Meta: Leading the Race in AI Research

Jan 29, 2024

Fahim Ahmed Aurko

Established in December of 2015, Meta AI is an artificial intelligence research center connected to Meta Platforms, Inc. (formerly known as Facebook, Inc.). The center is focused on developing and enhancing artificial and augmented reality technology. The advancement of AI based research would not only aid in the advancement of the greater scientific community but of the world as a whole.

The Fundamental AI Research (FAIR) team at Meta is dedicated towards furthering our fundamental understanding of AI technology and covering the entire spectrum of topics related to AI. The primary objective of the FAIR team is to engage in cutting-edge applied research that can improve and power new product experiences for the Meta community. There are a number of cutting edge research models that the FAIR team have worked on.
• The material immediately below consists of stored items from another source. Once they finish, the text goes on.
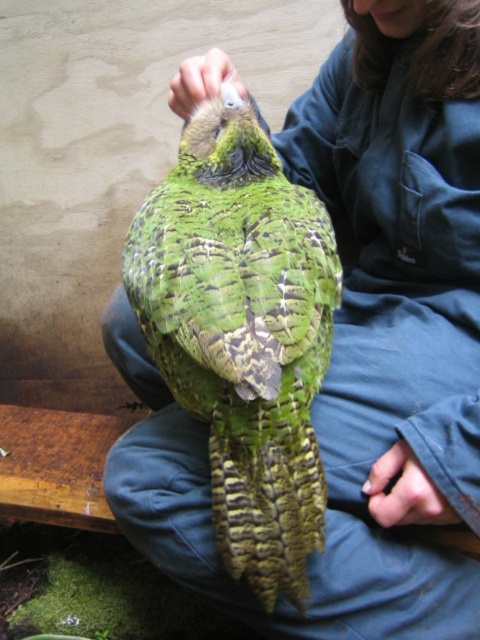 Question: Does green scaly parrot at center have a smaller size compared to white matte hand at upper center?

Choices:
 (A) no
 (B) yes

Answer: (A)

Question: Among these points, which one is farthest from the camera?

Choices:
 (A) (274, 604)
 (B) (423, 468)
 (C) (217, 92)

Answer: (C)

Question: Which of these objects is positioned farthest from the white matte hand at upper center?

Choices:
 (A) smooth skin hand at lower right
 (B) green scaly parrot at center

Answer: (A)

Question: Which point is closer to the camera?

Choices:
 (A) (398, 499)
 (B) (188, 100)
 (C) (224, 211)

Answer: (A)

Question: Does green scaly parrot at center have a smaller size compared to white matte hand at upper center?

Choices:
 (A) no
 (B) yes

Answer: (A)

Question: Can you confirm if green scaly parrot at center is positioned below smooth skin hand at lower right?

Choices:
 (A) yes
 (B) no

Answer: (B)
Audiobox is a unified audio generation AI model based on flow-matching that is capable of generating various audio modalities. Audiobox is the successor of Voicebox, a state-of-the-art AI model that could perform speech generation tasks like editing, sampling, and stylizing. However, unlike its predecessor, Audiobox unites speech generation with high level editing for a variety of sound effects such as car horns or lightning strikes.

A notable feature of Audiobox is that it allows people to use natural language prompts to describe the sound or speech they want to generate. For example if someone wants to generate a soundscape, they can give the model a text prompt like, “A busy café with loud customers and an espresso machine”.
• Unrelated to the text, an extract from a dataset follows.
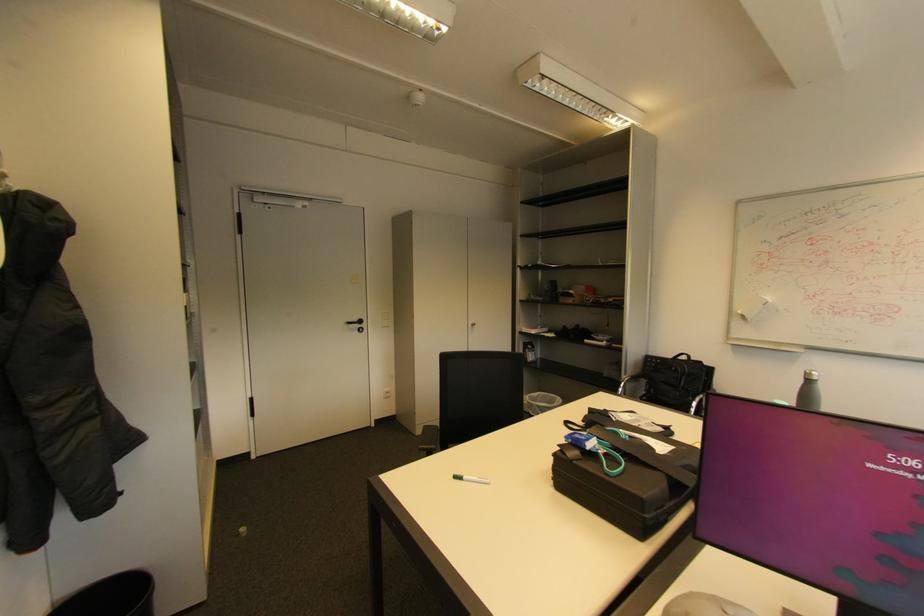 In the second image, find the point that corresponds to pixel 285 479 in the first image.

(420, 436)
Audiobox users can also combine audio voice inputs with a text style prompt to synthesize speech of that voice in any environment or any emotion. As of this writing, Audiobox is the first AI speech generation model to enable dual inputs of voice prompts and text description prompts for freeform voice restyling. Audiobox demonstrates maximized controllability on speech and sound effects generation. The research team’s experiments showed that it significantly surpasses prior best models (AudioLDM2, VoiceLDM, and TANGO) on quality and relevance (faithfulness to text description) in subjective evaluations. Audiobox also outperformed its predecessor, Voicebox, on style similarity by over 30 percent.

Seamless is a family of AI translation models that enable cross-lingual communication in real time while retaining expressive elements of speech, such as tone, pauses and emphasis. The family of models are built atop SeamlessM4T v2, the latest version of the foundational model released August of 2023.

The SeamlessM4T is a massive multilingual multimodel machine translation model that can support approximately 100 languages. Alongside the SeamlessM4T v2, the family of audio translation models contains the SeamlessExpressive and SeamlessStreaming.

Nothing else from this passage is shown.